CN1127465C - Fluoric bis(diphenyl)acetylene compounds and preparing process and usage thereof - Google Patents
Fluoric bis(diphenyl)acetylene compounds and preparing process and usage thereof Download PDFInfo
- Publication number
- CN1127465C CN1127465C CN 00125736 CN00125736A CN1127465C CN 1127465 C CN1127465 C CN 1127465C CN 00125736 CN00125736 CN 00125736 CN 00125736 A CN00125736 A CN 00125736A CN 1127465 C CN1127465 C CN 1127465C
- Authority
- CN
- China
- Prior art keywords
- compound
- diphenyl
- bis
- fluoric
- ppm
- Prior art date
- Legal status (The legal status is an assumption and is not a legal conclusion. Google has not performed a legal analysis and makes no representation as to the accuracy of the status listed.)
- Expired - Fee Related
Links
Abstract
The present invention relates to a dual-diphenylacetylene compound containing fluorine, which has the molecular formula as the right upper figure, wherein R or R'=C<1 to 12> alkyl radicals; n=0 to 4; A or B is the right lower figure. The present invention is prepared by a Heck reaction or a condensation reaction. The compound has the characteristics of wide liquid crystal phase transition temperature, low viscosity, high birefringence rate, anisotropy, high cleaning point, etc., and furthermore, the compound is new liquid crystal material.
Description
The present invention relates to a kind of fluorine-containing two two benzene-like compounds.This compound bilateral all connects the compound of alkoxyl group.This compound can make respectively by Heck reaction or condensation reaction, is a kind of novel liquid crystal material.

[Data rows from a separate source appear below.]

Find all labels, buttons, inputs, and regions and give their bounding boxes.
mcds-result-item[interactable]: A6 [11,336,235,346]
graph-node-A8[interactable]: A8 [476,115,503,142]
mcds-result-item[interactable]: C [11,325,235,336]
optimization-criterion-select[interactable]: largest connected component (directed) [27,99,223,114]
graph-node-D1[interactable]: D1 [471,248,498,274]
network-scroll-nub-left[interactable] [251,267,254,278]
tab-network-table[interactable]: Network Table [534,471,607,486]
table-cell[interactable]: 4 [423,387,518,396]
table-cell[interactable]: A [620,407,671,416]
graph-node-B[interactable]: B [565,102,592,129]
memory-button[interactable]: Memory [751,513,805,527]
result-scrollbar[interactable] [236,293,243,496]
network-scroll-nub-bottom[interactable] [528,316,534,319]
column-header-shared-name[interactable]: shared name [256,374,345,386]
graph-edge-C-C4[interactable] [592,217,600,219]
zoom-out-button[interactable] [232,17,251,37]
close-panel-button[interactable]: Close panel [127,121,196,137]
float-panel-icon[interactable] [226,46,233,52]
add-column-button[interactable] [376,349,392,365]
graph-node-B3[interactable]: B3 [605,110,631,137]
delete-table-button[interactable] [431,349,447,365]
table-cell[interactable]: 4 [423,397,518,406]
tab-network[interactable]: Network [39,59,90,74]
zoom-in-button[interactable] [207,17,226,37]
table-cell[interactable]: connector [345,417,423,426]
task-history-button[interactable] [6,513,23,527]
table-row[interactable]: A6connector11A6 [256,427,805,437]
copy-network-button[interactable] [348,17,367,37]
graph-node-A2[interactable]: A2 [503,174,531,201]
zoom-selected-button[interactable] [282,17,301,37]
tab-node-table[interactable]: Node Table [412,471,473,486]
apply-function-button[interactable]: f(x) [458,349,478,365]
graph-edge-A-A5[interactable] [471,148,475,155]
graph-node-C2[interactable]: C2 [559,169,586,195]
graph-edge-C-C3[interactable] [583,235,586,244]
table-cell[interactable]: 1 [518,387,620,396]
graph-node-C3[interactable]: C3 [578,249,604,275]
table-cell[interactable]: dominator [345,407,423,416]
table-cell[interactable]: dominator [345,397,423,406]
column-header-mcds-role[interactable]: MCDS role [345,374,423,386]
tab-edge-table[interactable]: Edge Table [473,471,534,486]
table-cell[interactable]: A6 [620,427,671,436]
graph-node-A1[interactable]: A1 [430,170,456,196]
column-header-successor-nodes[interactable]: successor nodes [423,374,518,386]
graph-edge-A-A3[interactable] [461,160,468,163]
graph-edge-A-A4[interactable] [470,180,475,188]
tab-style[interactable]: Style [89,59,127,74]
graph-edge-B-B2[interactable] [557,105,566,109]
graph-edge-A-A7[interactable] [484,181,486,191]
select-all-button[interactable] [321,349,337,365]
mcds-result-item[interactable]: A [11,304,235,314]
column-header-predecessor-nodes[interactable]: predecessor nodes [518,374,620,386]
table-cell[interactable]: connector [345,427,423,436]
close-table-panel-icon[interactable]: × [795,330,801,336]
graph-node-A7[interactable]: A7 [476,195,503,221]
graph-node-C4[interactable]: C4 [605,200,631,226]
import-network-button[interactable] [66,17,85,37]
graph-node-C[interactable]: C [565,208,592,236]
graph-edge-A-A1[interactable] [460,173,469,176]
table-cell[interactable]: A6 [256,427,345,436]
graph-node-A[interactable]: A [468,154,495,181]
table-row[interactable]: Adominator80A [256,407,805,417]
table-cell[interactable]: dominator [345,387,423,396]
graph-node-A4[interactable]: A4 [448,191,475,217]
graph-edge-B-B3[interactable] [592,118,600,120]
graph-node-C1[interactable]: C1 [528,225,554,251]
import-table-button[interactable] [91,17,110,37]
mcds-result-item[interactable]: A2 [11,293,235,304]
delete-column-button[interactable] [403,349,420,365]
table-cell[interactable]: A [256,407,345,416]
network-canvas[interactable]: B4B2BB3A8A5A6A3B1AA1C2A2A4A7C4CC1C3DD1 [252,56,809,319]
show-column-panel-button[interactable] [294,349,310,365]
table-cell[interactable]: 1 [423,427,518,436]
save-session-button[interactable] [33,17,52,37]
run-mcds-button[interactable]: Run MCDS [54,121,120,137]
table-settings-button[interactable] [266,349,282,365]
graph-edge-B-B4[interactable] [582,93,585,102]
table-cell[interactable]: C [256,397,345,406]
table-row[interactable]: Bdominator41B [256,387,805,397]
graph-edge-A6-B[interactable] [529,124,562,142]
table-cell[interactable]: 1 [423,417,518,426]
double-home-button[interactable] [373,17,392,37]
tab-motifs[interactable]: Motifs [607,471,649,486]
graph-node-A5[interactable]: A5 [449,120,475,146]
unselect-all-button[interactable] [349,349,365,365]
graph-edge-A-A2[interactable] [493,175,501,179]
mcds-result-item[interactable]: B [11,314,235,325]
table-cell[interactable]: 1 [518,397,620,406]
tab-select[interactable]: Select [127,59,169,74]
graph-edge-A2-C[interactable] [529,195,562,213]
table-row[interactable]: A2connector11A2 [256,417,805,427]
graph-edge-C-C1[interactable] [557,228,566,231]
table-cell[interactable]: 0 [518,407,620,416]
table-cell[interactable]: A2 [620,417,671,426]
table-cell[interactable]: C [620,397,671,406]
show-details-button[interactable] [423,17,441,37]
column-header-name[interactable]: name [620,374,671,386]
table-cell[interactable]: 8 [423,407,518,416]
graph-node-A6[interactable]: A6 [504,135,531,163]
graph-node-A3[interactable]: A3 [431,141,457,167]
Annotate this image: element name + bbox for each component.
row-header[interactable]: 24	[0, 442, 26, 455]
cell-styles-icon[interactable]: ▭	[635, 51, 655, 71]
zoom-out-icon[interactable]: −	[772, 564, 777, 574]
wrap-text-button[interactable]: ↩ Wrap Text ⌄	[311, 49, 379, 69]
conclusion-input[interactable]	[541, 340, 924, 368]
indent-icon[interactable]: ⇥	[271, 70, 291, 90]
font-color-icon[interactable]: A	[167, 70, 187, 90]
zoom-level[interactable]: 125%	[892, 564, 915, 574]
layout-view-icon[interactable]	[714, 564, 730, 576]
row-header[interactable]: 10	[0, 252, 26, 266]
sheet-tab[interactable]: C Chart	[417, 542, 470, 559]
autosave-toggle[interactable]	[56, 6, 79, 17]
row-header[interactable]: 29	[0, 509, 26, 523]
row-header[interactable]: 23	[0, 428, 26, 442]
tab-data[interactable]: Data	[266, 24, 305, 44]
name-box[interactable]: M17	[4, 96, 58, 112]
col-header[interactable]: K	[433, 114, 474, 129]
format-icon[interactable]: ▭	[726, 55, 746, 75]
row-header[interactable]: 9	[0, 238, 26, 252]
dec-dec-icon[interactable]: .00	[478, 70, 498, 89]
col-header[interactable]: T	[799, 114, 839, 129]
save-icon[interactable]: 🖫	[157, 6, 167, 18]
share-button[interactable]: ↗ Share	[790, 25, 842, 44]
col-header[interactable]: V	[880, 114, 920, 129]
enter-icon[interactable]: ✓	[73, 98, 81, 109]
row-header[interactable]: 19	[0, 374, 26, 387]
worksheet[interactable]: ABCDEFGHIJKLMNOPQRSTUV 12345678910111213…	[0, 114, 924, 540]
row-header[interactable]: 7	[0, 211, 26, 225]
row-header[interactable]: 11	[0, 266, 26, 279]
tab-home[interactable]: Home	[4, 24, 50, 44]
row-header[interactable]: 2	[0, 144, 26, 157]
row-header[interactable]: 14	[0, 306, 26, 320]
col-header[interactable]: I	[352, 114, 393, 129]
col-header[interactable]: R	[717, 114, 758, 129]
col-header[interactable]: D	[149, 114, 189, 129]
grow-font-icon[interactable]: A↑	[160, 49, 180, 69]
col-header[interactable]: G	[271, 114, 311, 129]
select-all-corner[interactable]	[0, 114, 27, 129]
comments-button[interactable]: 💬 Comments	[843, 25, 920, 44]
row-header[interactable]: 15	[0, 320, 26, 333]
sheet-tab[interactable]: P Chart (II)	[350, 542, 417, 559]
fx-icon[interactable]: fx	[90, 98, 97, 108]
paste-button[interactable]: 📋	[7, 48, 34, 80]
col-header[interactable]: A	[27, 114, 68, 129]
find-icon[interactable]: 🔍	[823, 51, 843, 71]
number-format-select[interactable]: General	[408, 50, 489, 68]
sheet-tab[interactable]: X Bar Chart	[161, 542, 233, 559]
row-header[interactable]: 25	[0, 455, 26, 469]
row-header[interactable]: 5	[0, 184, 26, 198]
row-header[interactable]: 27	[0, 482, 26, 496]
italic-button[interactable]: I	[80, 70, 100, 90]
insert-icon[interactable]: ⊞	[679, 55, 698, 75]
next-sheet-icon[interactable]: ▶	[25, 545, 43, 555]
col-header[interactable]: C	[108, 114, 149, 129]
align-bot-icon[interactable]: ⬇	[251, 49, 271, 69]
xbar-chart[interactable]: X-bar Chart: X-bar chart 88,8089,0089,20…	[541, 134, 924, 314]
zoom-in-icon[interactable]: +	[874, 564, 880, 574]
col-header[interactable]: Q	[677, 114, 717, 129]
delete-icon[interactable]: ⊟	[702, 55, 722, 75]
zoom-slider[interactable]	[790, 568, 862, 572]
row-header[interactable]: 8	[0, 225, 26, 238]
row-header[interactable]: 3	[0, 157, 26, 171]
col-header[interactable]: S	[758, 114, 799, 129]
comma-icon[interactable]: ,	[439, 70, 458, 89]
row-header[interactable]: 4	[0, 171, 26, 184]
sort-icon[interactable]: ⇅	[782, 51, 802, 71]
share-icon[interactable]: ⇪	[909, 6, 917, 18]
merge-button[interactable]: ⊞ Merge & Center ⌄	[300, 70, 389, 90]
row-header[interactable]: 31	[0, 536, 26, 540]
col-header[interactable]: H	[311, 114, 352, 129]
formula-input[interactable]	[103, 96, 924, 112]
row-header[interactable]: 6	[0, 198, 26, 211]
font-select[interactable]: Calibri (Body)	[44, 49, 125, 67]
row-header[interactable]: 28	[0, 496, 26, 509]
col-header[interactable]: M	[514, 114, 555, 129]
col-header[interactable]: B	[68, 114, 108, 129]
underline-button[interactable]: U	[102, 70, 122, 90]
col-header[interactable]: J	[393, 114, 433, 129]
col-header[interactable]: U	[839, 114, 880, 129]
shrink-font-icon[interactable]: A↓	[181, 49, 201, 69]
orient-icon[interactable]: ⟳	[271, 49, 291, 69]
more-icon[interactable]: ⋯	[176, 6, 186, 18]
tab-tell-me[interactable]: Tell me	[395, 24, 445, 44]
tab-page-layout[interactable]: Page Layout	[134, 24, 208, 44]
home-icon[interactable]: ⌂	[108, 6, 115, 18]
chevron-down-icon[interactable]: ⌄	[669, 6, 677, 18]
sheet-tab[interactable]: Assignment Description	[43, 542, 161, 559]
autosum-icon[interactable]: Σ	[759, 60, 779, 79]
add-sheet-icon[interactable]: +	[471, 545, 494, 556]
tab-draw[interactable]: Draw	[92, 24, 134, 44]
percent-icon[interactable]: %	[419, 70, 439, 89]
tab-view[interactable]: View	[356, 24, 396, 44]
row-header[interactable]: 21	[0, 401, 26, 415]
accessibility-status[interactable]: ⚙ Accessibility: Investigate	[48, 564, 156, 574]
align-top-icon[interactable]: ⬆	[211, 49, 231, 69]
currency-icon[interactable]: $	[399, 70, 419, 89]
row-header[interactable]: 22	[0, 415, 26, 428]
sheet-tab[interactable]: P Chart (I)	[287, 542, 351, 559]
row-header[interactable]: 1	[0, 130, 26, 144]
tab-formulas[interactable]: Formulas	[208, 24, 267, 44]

Liquid crystal material needs low melting point, high clearing point, and the mesomorphic phase wide ranges, high birefringence rate, viscosity is low, and is fat-soluble good.Tachibana, Tamon have reported a kind of bis (diphenyl) acetylene nematic phase type liquid crystalline cpd (Jpn.Kokai Tokkyo Koho JP 10130188 A2 19 May 1998), and its principal character is that an end is an alkyl, and the other end is the alkoxyl group side chain.People such as C.S.Hsu reported the bis (diphenyl) acetylene liquid crystalline cpd that utilizes Heck reaction to synthesize to contain the alkyl side chain (Liquid Crystals, 2000, Vol.27, No.2 283-287) is characterized in that two ends are alkyl chain, side direction is the short carbon chain alkyl.We introduce fluorine atom on the basis of two acetylene bond characteristics and tetrafluoro phenyl ring feature primitive has reduced fusing point, have increased nematic temperature range.Because the increasingly extensive application of liquid crystal material, people still expect constantly to explore the liquid crystal material of excellent property.
The purpose of this invention is to provide a kind of new fluoric bis(diphenyl)acetylene compound.Bilateral at compound connects alkoxyl group respectively.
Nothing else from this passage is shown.